The final part of my dream involves you treating the EHE community with the respect we deserve. Rather than saying that the only proposals in Badman’s report which are problematic are those which involve providing services, please remember how much money we save you every year by not taking up the school places to which our children are entitled. Just a fraction of that money would provide access to exam centres, free swimming lessons and the like, for those HEers who choose to avail themselves of those opportunities. Insist on the LA EHE staff being those with sympathy for and understanding of the area – retired Home Educators rather than ex-teachers, for goodness’ sake.

Statistically, EHE children out perform their schooled counterparts on every measure (and if you haven’t read any of Paula Rothermel’s research then it is about time you did). We are a beacon of excellence. Why are you alienating us (and losing Labour thousands of votes into the bargain) when you should be sending researchers to find out from us what it is that we are doing so successfully, so that you can do something to address the pitiful literacy figures and the pitiful GCSE results that your schools achieve every year?

I look forward to hearing from you.

Yours sincerely

milou2 Tue 16-Jun-09 18:35:58


julienoshoes Tue 16-Jun-09 23:51:17

Where abouts are you flamingobingo?
Your OP was a message sent by me, to the local HE lists I am on.

Have just managed to send Mr Balls a message today-with a bout 15 mins of 'today' left to go!

julienoshoes Wed 17-Jun-09 06:51:51

forgot to say=even if you didn't get chance to email Ed Balls yesterday, it's not too late to let him hear your views!
Please do email him

Litchick Wed 17-Jun-09 10:44:51

I emailed him yesterday, repeating everything I said throughot the review process.
- registration is a great thing as it will rpove that HE is a legitimate choice for a sizable minority. It will also force the governemnt to face up to why parents often feel they have no choice.

- the HE officers employed by the LA should be entirely seperate from the LEA or SS. They should be entirely supportive of HE as a concept and act as a trusetd advisor to the HEing families within their authority, assisting in provision of services, resources and where possible finances. He should remain in regular contact with all HEing families with a view not to check up on them once a year, but to work with the family to ensure that they are getting any assistance they need.

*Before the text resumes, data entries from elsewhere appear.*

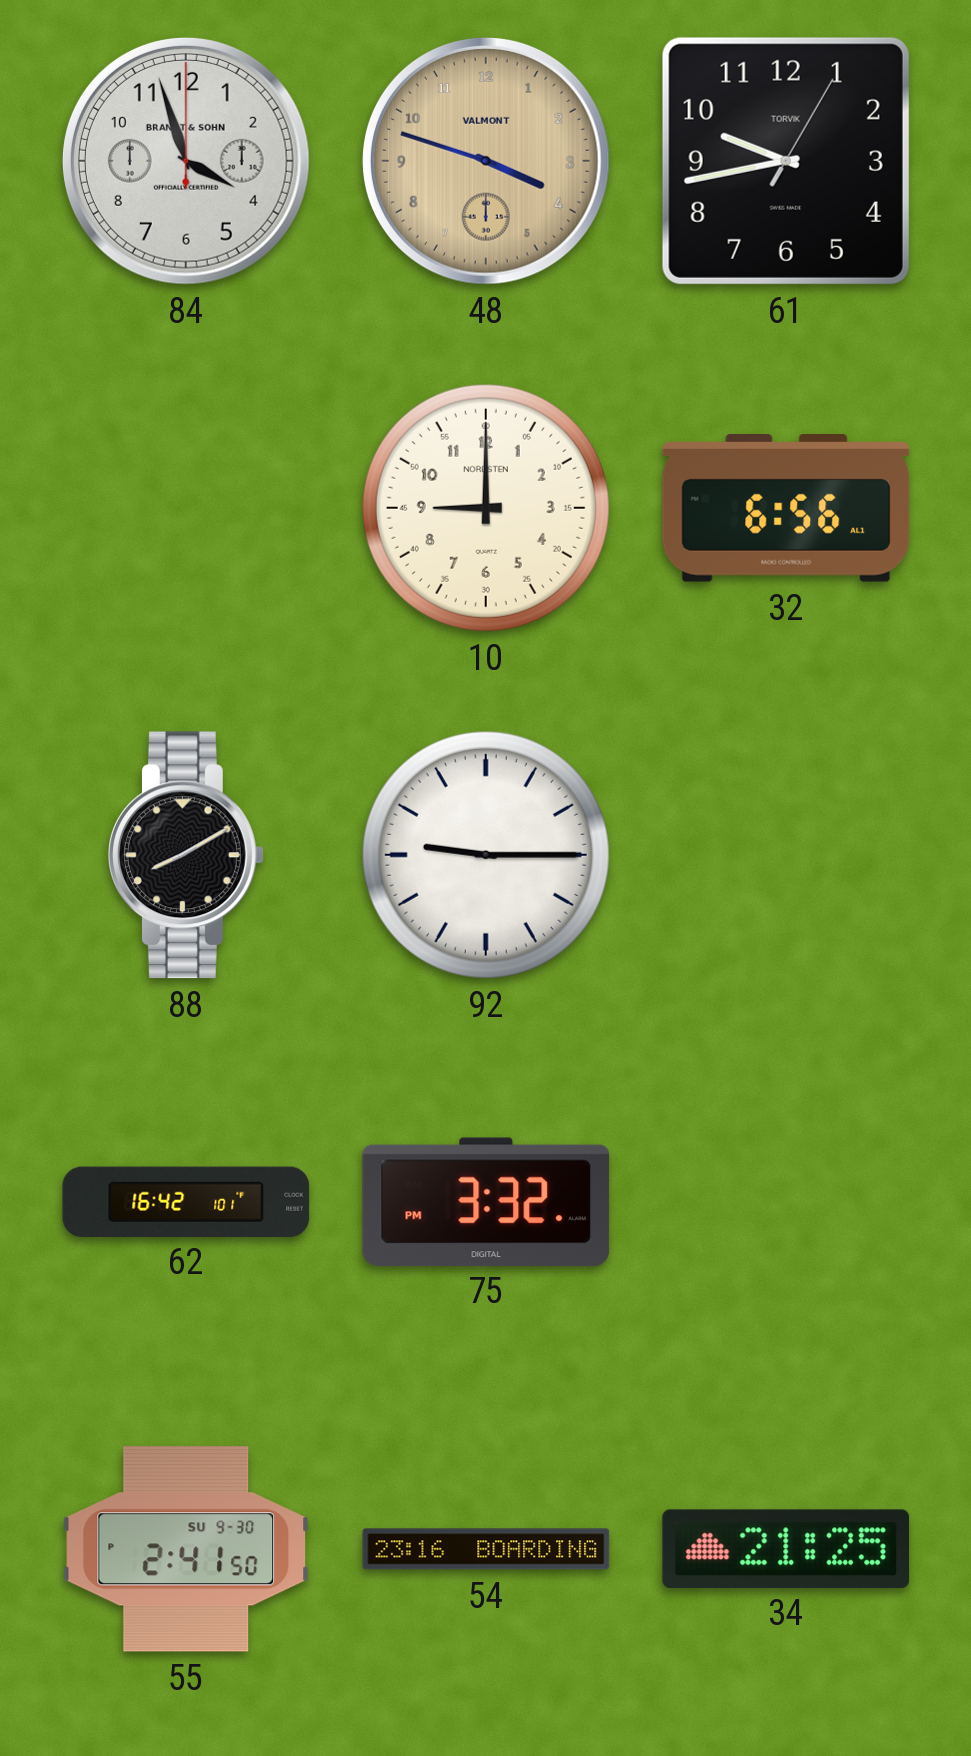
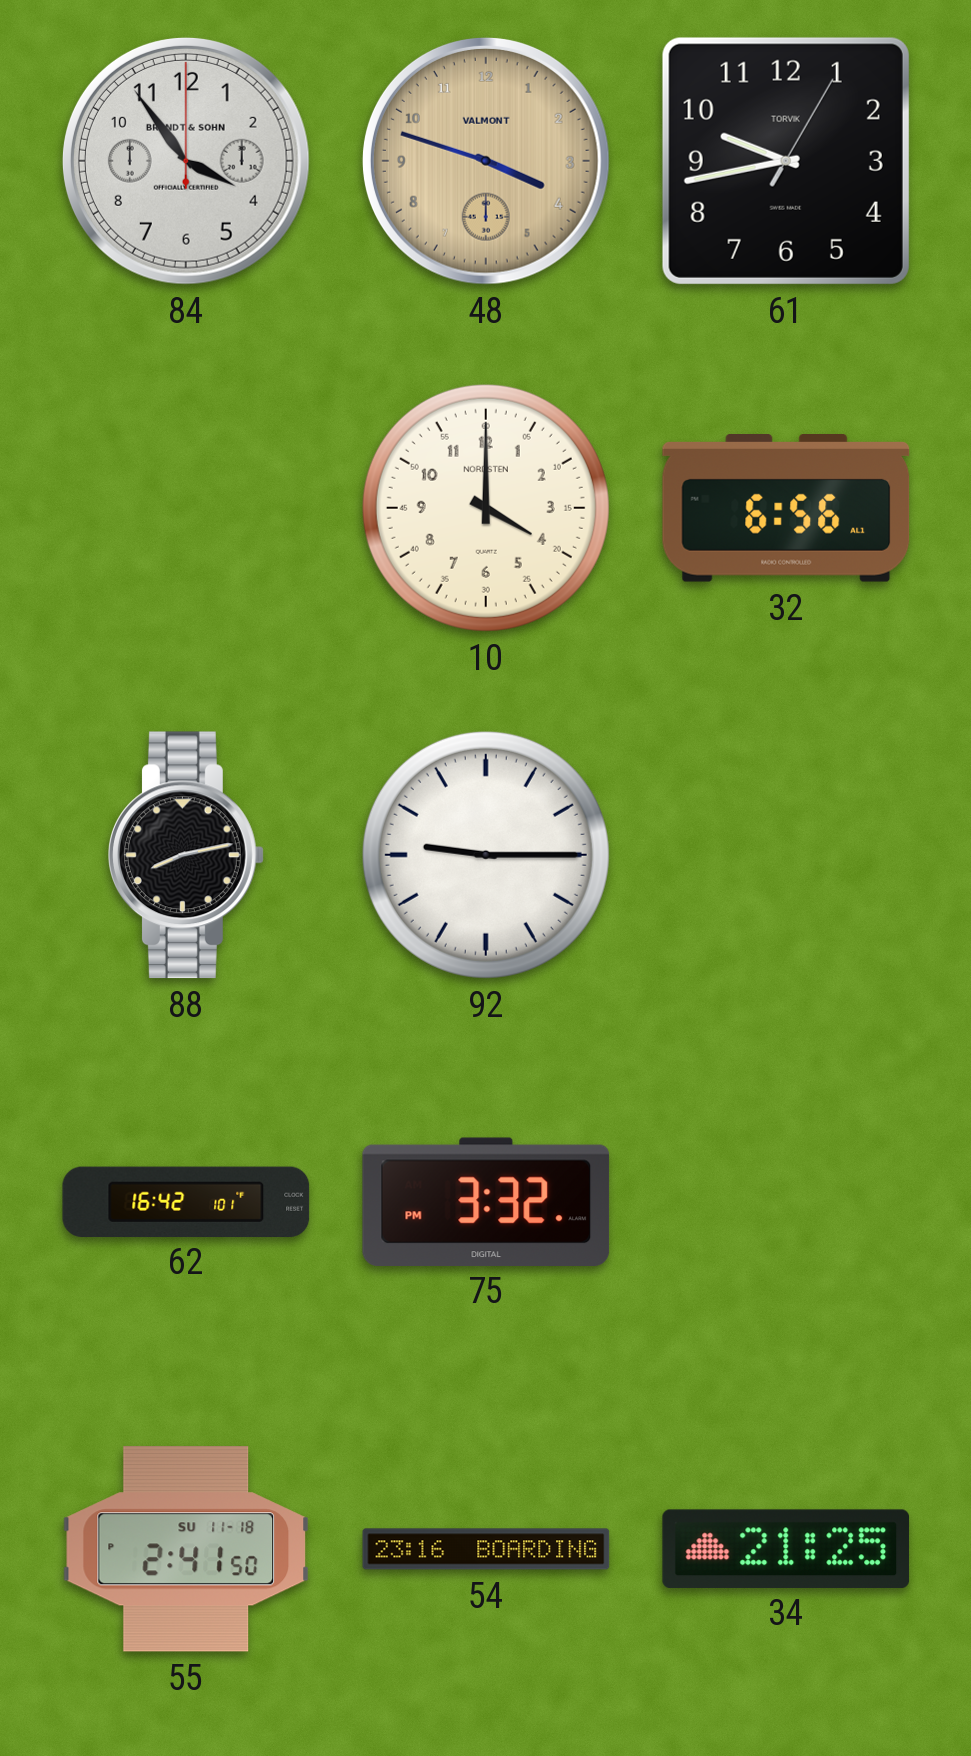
84: 3:57 -> 3:54
10: 9:00 -> 4:00
88: 8:10 -> 8:13
55 date: SU 9-30 -> SU 11-18
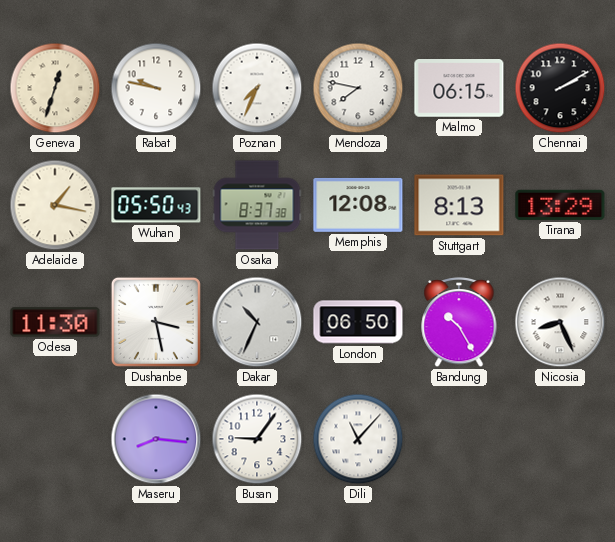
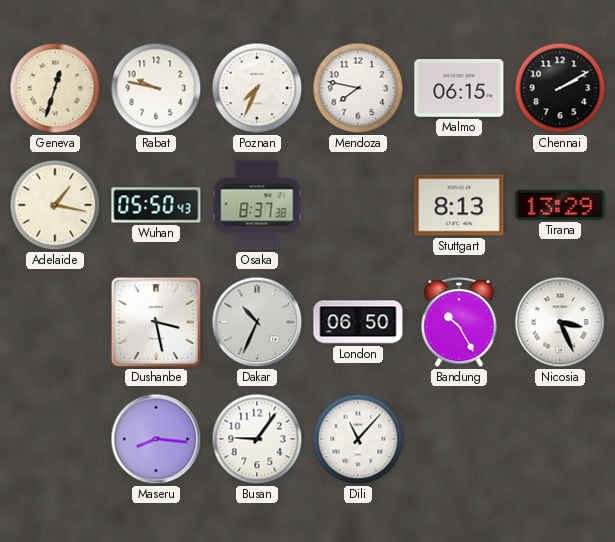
Memphis: 12:08 -> none
Odesa: 11:30 -> none
Nicosia: 8:26 -> 3:26
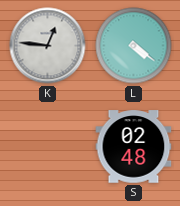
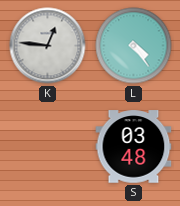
L: 4:21 -> 4:24
S: 02:48 -> 03:48
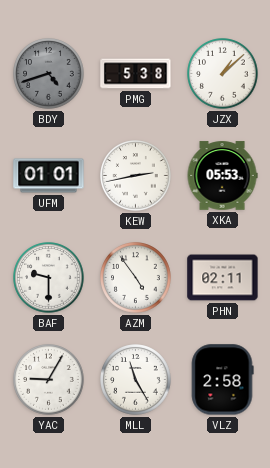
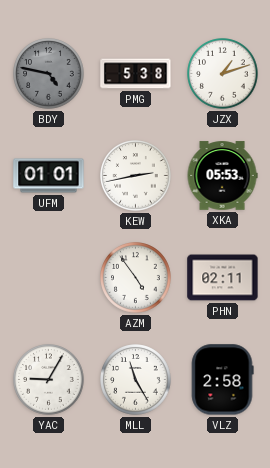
BDY: 4:42 -> 4:47
JZX: 1:08 -> 1:12
BAF: 9:30 -> none
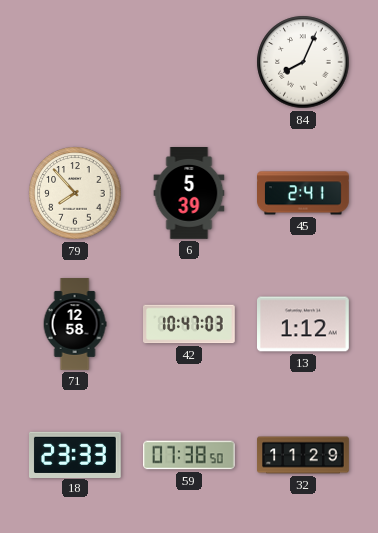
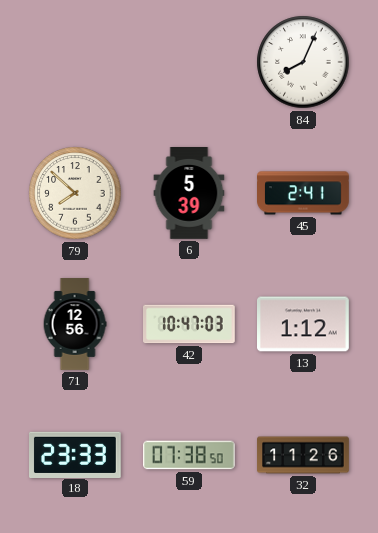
79: 7:53 -> 7:52
71: 12:58 -> 12:56
32: 11:29 -> 11:26
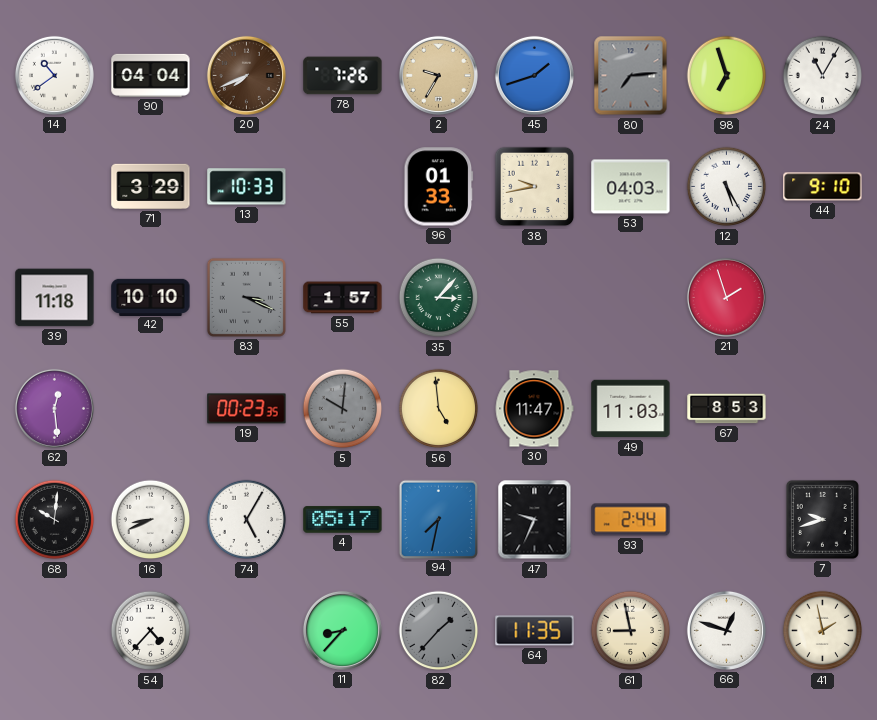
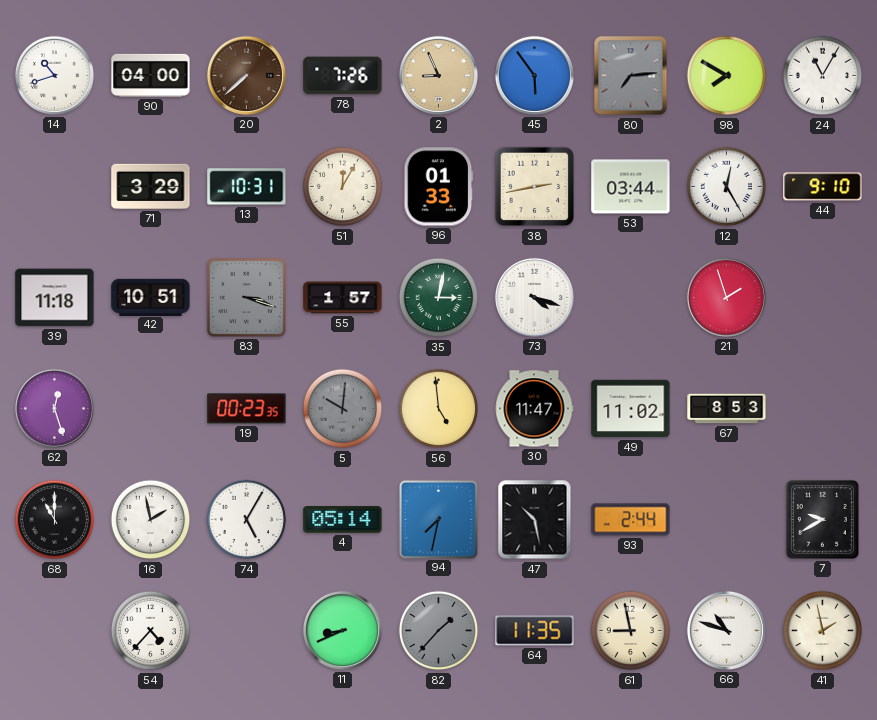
14: 10:39 -> 10:42
90: 04:04 -> 04:00
20: 7:41 -> 7:38
2: 9:35 -> 8:56
45: 1:42 -> 5:54
98: 6:57 -> 7:50
13: 10:33 -> 10:31
51: none -> 12:05
38: 9:43 -> 2:43
53: 04:03 -> 03:44
12: 5:25 -> 12:25
42: 10:10 -> 10:51
83: 3:19 -> 3:18
35: 3:07 -> 3:02
73: none -> 4:18
62: 12:29 -> 12:27
49: 11:03 -> 11:02
68: 10:01 -> 11:00
16: 8:41 -> 1:58
4: 05:17 -> 05:14
47: 9:34 -> 10:28
7: 9:42 -> 9:40
11: 8:37 -> 8:41
66: 12:48 -> 10:48
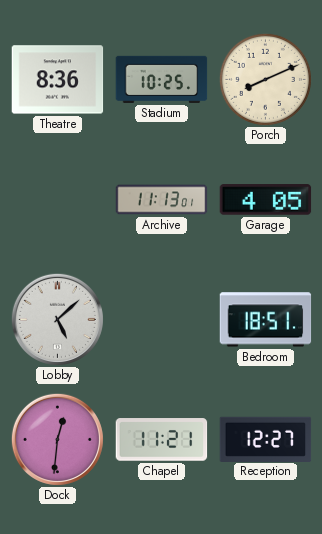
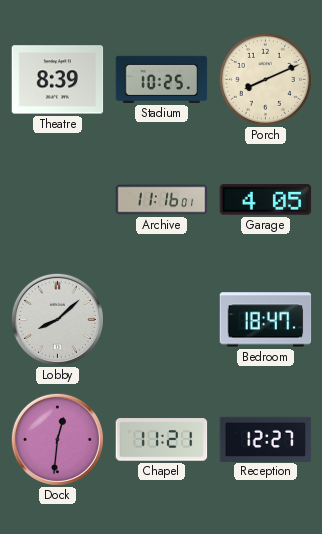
Theatre: 8:36 -> 8:39
Archive: 11:13 -> 11:16
Lobby: 5:08 -> 8:08
Bedroom: 18:51 -> 18:47
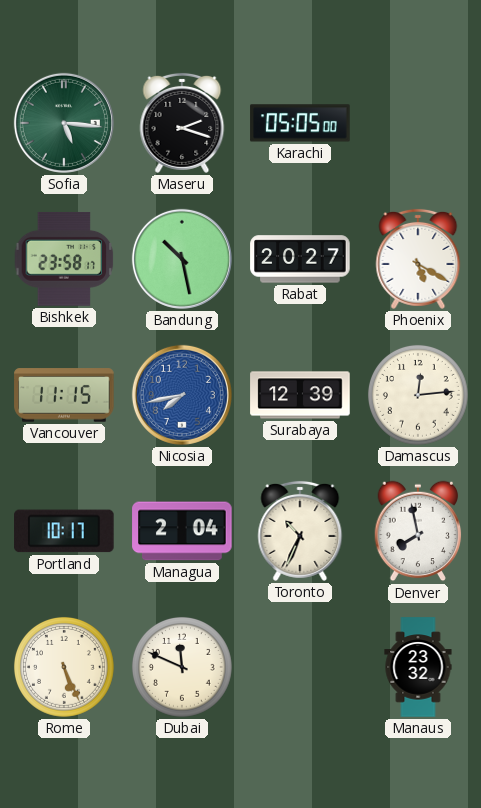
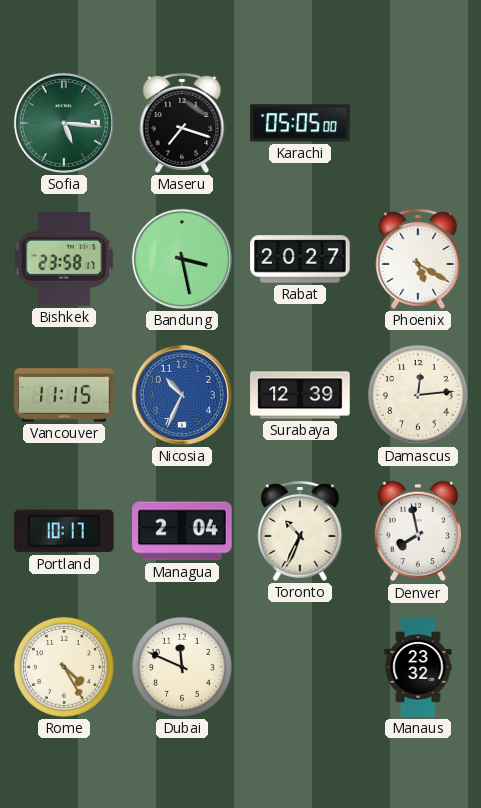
Maseru: 2:18 -> 7:18
Bandung: 10:28 -> 3:28
Nicosia: 7:43 -> 10:34
Rome: 5:26 -> 4:25
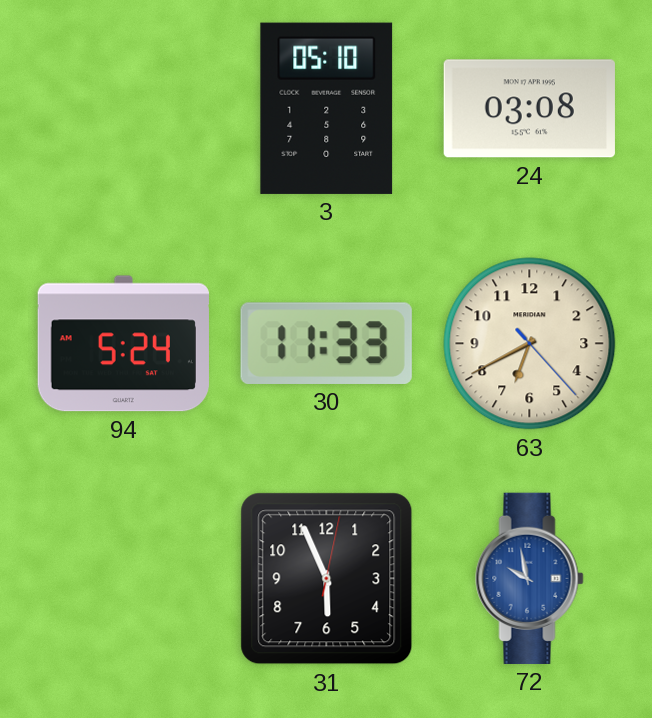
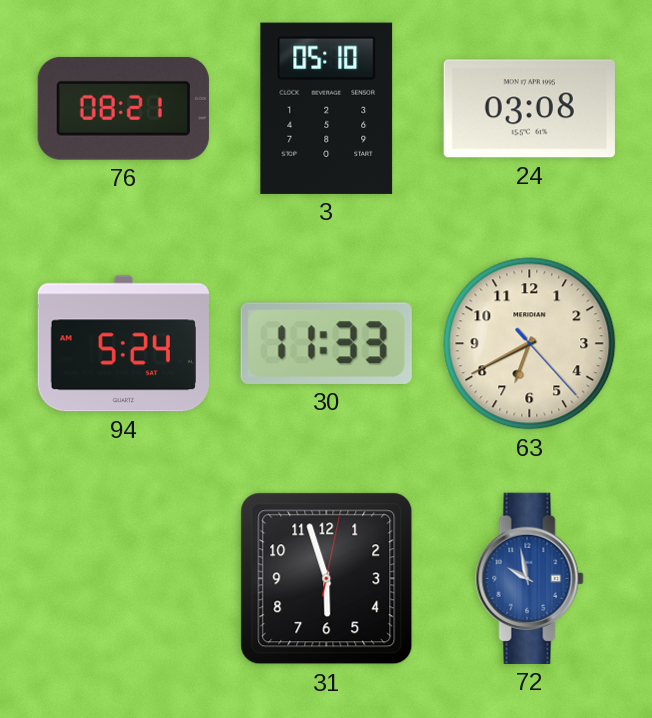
76: none -> 08:21
31: 5:56 -> 5:57
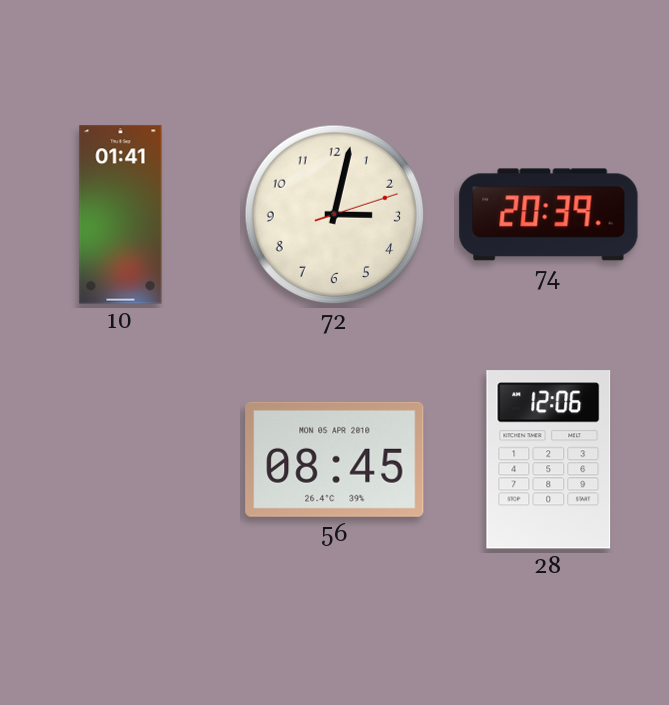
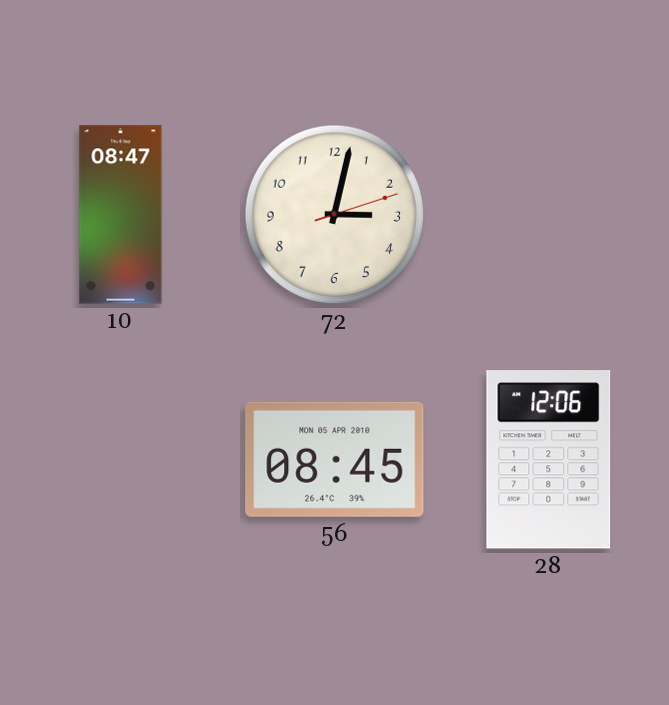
10: 01:41 -> 08:47
74: 20:39 -> none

- where a family registers to HE the legal presumption will be in favour of the registration not against. Where the HE officer feels the child is not in a suitable situation to HE, the case must then be handed across.

-It will be for the LA to prove a child is not in a suitable environment, not for the parent to prove it is. The burden of proof will remain with the LA.

-where the LA and the family are in conflict the matter will be referred to the courts for a specific issue order or similar. Public funding must be available to those families.

flamingobingo Wed 17-Jun-09 10:47:39

Do you mind if I don't out myself on here, julienoshoes?

I did copy and paste but you said to let people know - I hope that was ok! Will email you properly!

robberbutton Wed 17-Jun-09 13:39:24

Excellent emails. Will send mine asap.

julienoshoes Wed 17-Jun-09 23:57:55

thank you for copying and pasting to send the message here

and thank you for your email off list, satisfied my curiosity!